INSTRUCTIONS TO FOLLOW
These records contain pictures, which must be left out; copy exactly the lines from the one with "PIF sunt slăbite la început, iar pe măsură" up to and including the one with "Sprawozdania".
:: AVAILABLE RECORDS
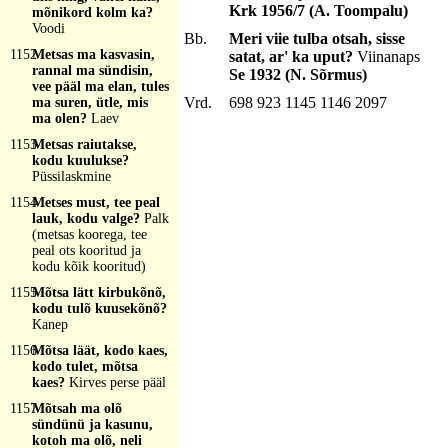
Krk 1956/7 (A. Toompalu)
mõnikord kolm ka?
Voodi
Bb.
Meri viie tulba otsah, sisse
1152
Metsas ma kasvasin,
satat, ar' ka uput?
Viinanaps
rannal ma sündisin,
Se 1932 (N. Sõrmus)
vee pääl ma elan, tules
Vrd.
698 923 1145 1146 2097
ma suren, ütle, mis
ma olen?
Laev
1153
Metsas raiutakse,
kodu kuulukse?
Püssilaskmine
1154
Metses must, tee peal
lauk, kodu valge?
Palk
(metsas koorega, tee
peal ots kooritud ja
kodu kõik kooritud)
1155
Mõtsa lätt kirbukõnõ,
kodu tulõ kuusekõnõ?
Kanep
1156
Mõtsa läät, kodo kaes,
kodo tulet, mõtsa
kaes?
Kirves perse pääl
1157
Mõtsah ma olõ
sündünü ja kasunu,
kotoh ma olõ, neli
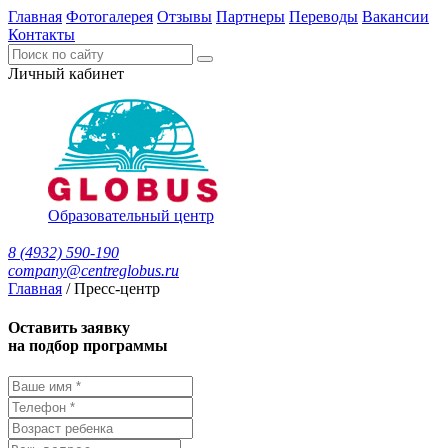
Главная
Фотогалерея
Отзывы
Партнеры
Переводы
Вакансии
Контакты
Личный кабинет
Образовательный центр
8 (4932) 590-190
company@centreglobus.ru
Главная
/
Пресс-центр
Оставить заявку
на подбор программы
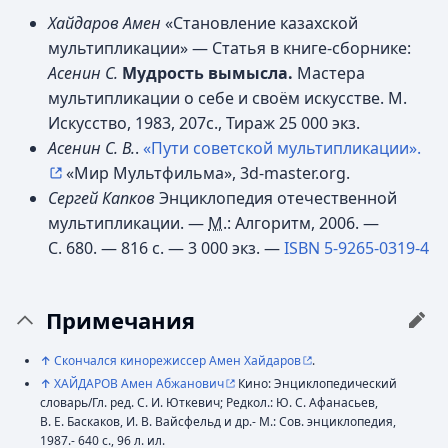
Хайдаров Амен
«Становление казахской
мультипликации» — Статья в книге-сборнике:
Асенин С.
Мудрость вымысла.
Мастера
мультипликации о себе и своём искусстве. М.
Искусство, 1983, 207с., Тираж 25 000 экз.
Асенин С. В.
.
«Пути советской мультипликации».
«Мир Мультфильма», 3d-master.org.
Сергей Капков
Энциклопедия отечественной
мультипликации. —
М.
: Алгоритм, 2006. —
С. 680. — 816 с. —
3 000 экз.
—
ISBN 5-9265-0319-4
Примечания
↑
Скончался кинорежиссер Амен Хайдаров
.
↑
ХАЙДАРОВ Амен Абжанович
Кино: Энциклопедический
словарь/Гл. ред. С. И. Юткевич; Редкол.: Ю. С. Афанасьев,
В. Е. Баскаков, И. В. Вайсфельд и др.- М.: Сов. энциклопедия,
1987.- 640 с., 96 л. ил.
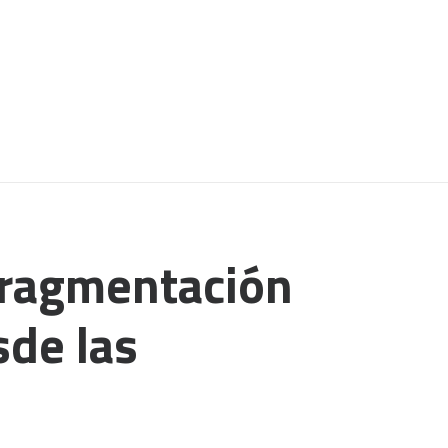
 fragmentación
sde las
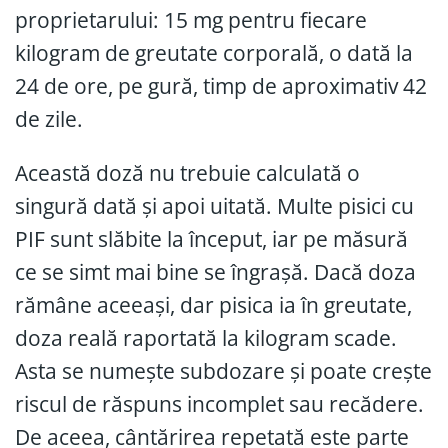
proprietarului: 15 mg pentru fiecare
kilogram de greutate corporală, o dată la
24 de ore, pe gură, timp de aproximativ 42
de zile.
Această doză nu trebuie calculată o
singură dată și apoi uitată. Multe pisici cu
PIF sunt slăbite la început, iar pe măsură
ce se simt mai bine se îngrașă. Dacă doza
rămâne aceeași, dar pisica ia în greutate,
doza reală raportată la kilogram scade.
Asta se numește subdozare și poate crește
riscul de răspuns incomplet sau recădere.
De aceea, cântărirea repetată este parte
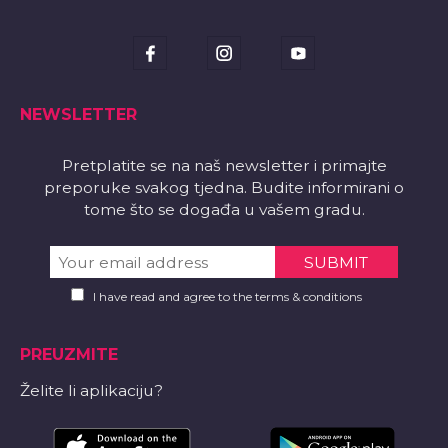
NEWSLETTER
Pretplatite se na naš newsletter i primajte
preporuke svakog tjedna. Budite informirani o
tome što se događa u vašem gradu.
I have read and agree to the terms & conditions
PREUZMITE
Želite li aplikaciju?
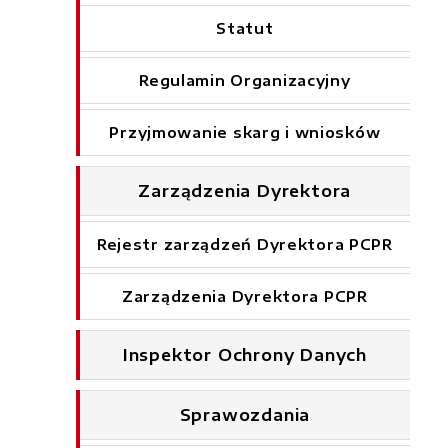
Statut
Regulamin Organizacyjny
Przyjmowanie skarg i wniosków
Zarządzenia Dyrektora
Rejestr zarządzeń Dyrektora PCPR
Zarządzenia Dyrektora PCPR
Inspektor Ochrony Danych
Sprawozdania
::::
:: AVAILABLE RECORDS
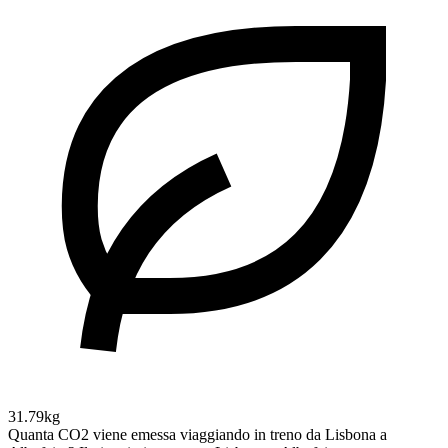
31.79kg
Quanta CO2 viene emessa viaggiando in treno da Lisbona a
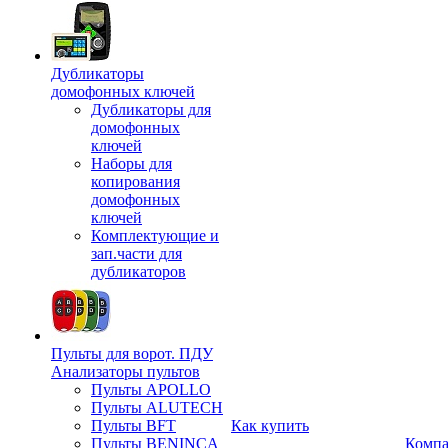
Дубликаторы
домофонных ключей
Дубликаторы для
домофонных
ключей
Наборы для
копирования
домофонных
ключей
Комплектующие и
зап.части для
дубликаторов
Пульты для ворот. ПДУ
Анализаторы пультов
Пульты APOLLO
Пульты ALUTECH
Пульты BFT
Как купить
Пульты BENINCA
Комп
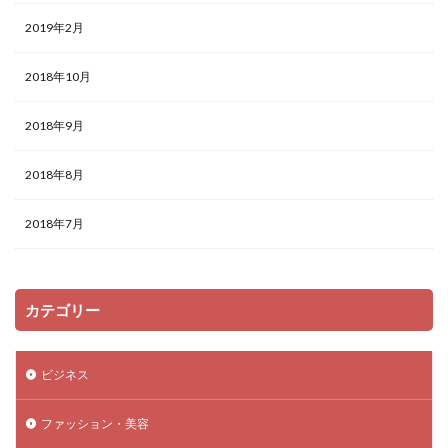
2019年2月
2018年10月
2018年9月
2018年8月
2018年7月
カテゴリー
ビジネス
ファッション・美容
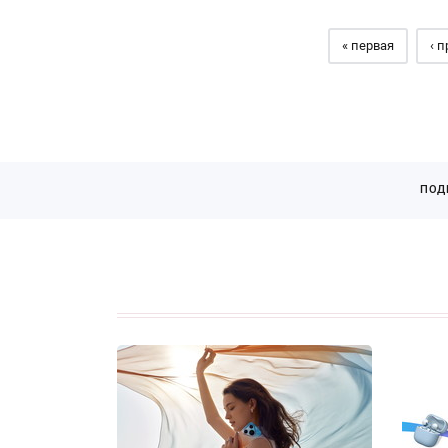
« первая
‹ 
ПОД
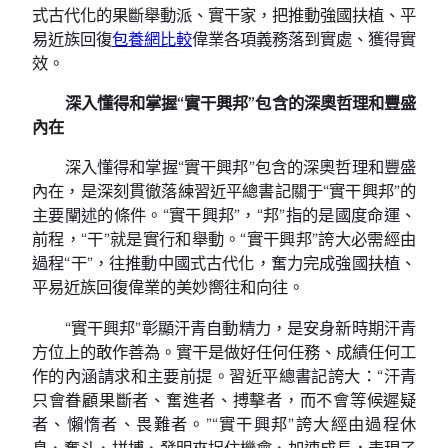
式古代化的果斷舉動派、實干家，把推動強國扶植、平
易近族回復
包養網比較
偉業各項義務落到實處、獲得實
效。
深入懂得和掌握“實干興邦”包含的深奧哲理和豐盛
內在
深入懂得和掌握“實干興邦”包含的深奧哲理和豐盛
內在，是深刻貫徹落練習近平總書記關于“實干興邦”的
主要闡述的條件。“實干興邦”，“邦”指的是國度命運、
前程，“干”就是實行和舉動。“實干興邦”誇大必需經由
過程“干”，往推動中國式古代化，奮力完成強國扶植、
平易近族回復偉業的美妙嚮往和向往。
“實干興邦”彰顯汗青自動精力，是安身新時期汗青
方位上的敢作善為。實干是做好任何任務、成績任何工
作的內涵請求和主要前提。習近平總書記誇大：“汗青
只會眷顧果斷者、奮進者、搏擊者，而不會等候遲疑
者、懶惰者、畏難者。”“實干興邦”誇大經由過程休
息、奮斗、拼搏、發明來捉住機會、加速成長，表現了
::::
SOLUTION TO THIS PROBLEM
PIF sunt slăbite la început, iar pe măsură
ce se simt mai bine se îngrașă. Dacă doza
rămâne aceeași, dar pisica ia în greutate,
doza reală raportată la kilogram scade.
Asta se numește subdozare și poate crește
riscul de răspuns incomplet sau recădere.
De aceea, cântărirea repetată este parte
NEWSLETTER
Pretplatite se na naš newsletter i primajte
preporuke svakog tjedna. Budite informirani o
tome što se događa u vašem gradu.
I have read and agree to the terms & conditions
PREUZMITE
Želite li aplikaciju?
Statut
Regulamin Organizacyjny
Przyjmowanie skarg i wniosków
Zarządzenia Dyrektora
Rejestr zarządzeń Dyrektora PCPR
Zarządzenia Dyrektora PCPR
Inspektor Ochrony Danych
Sprawozdania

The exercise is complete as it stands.